Thursday night the whole group went to the DC Central Kitchen and helped prepare food. We worked mostly on Broccoli. While one of my female team members and I where chopping broccoli our coordinator asked if we would like to help take food up stairs to the women's shelter. We said yes. When we got up stairs the women swarmed in so fast. And began arguing over the food. (There was more then enough food) As a result some food had been spilt as a result. On our way out I realized the rooms on the side. It was an open space with 20+ bunk beds in each room leaving no room for storage. When my team member and I arrived back in the kitchen we just looked at each other and hugged. It was extremely over whelming, nothing like what I was expecting.
By friday I realized I had signed up for the right program and then some.

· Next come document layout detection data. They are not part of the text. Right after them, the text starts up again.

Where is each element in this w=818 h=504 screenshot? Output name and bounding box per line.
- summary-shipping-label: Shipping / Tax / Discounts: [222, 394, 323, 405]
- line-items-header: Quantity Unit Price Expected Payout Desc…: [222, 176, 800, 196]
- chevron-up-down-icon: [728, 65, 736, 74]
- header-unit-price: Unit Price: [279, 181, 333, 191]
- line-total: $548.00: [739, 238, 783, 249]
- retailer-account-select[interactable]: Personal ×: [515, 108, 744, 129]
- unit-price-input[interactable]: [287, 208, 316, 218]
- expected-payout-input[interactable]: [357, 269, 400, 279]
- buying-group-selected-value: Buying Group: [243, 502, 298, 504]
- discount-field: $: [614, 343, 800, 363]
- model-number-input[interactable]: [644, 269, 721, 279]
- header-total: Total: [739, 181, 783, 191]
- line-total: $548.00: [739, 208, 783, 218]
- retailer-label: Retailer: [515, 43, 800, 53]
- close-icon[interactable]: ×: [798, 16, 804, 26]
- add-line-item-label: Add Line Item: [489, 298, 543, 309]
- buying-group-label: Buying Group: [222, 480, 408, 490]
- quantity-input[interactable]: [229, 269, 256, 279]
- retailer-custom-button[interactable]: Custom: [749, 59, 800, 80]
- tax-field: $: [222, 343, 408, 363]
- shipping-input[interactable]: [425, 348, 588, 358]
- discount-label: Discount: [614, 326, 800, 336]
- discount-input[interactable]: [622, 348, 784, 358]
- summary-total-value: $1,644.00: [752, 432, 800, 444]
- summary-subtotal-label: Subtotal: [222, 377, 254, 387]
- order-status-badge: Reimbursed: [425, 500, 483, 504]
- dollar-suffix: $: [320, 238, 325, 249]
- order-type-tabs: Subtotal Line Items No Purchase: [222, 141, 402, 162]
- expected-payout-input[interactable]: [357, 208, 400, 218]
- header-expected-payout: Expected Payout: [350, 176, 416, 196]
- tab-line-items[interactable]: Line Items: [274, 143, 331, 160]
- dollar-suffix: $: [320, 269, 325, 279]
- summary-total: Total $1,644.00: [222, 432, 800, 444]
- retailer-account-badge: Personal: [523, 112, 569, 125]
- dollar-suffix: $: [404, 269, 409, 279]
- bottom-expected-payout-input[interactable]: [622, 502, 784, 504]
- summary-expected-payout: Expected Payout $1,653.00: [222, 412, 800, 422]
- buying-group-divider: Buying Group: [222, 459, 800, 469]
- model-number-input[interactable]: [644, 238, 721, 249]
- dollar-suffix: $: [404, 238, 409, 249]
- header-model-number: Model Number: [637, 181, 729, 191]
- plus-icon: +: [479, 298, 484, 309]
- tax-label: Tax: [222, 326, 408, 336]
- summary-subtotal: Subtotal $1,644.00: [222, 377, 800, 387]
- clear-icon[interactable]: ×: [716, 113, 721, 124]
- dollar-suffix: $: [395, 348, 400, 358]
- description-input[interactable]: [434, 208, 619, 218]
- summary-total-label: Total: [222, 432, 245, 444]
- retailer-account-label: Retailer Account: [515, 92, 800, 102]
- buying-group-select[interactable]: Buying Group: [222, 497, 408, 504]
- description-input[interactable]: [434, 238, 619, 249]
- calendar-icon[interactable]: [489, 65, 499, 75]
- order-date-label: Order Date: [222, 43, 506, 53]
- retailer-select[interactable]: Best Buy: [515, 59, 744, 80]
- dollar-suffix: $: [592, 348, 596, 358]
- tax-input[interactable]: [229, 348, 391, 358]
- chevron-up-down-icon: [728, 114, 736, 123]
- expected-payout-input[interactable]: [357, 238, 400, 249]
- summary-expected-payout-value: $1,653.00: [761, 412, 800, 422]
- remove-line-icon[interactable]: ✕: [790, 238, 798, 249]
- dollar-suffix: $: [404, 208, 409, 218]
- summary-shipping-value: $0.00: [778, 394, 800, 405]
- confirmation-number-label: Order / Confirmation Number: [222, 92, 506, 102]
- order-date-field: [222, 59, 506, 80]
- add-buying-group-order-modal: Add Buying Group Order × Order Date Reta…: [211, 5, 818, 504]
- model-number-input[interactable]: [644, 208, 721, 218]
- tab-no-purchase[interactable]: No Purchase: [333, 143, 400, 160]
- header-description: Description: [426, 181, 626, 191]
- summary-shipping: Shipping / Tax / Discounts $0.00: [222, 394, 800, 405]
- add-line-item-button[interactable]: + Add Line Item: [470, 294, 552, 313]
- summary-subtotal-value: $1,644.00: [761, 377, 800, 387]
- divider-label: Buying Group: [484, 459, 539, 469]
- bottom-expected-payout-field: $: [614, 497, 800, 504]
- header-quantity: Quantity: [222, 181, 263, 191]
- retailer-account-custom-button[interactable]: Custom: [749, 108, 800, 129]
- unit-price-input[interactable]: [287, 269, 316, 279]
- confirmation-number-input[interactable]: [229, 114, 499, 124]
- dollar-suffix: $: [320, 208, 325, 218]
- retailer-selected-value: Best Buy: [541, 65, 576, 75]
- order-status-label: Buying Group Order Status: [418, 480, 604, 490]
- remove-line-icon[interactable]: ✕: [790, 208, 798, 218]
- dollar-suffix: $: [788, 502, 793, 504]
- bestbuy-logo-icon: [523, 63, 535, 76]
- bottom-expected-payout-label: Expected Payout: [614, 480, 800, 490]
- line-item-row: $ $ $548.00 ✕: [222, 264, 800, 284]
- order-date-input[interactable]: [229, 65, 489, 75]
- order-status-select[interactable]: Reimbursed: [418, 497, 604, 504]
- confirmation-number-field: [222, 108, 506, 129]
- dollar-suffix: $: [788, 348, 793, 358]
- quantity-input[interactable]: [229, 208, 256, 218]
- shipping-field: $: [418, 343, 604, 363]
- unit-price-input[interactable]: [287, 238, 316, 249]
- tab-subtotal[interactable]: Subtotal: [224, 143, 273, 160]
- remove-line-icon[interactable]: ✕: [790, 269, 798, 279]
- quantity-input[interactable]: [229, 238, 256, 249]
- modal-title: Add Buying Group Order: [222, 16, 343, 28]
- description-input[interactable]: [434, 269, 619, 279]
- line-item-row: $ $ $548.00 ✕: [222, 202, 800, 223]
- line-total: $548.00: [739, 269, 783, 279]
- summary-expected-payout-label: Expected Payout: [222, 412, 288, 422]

I learned a lot about myself, others, homelessness, made relationships and experienced an epidemic that is affecting millions around the world.
I'll be back again!
Check out our slideshow!

1st day.BH


Brittany Holloway here. So we had our first taste of what this week is all about today. When I signed up for this trip, I knew that it was about helping people , however I hadn’t anticipated the emotional impact it was going to have. We walked around some of the parks and met a few people and heard their stories . I didn’t feel comfortable talking on my own with them yet , which made me extremely happy to have my group with me. I am quite proud of all of us. We were out into a different environment and we were there for each other. I am glad to have this group behind me and I am behind them.We had the pleasure of meeting a gentleman named Jesse Smith. Jesse is a formally homeless individual who has now become a speaker for the National Coalition for the Homeless. He spoke to us about his story and about the journey he has been on in his life. This was the first time I really became exposed to the world of homelessness. Although Jesse is no longer homeless , his personal recounts of living on the street and in shelters , and the emotional impacts that being discriminated against does to a person, really hit me. 

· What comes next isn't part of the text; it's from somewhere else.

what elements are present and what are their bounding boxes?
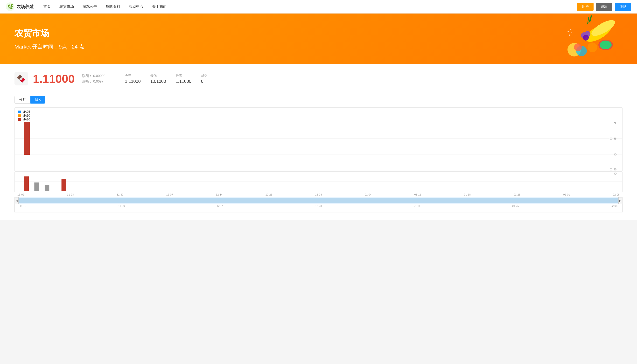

           Ive decided to take this experience day by day. I made the choice to not look ahead to the next day , or stay in the previous day. As each day passes , its like a new, fresh journey. I don’t anticipate what will happen in the coming days and and I don’t dwell on whats has or hasn’t happened in the previous day. I’m definitely looking forward to the experiences and the lessons and information that will be learned from them.

Talk to you soon

Brittany Holloway

Street Trash

   It’s Wednesday and my emotions towards homelessness are in a swirl of confusion. There are so many views to take into account, so many options on how to help.


        We started today of by going down to DC Central Kitchen. DC Central Kitchen distributes an upwards of 4,500 meals to homeless shelters across the DC area. When we got there we were working with two other groups. One of which was from New York and the other Michigan. It really shows how DC’s homeless population has reached the world. Back in the kitchen was the most organized assembly line I have ever witnessed. Around 50 volunteers being led by formerly homeless people making food for so many. I, with all my natural cooking abilities, was placed in the dish room… It was my job to run everything back after the two other Johns I was working with were done cleaning them. I was the only one who got a chance to be able to see everything that happened in the kitchen, and what I saw in that kitchen was teamwork and unity for a common cause. The beauty in that itself was just one of the more beautiful things I have ever witnessed.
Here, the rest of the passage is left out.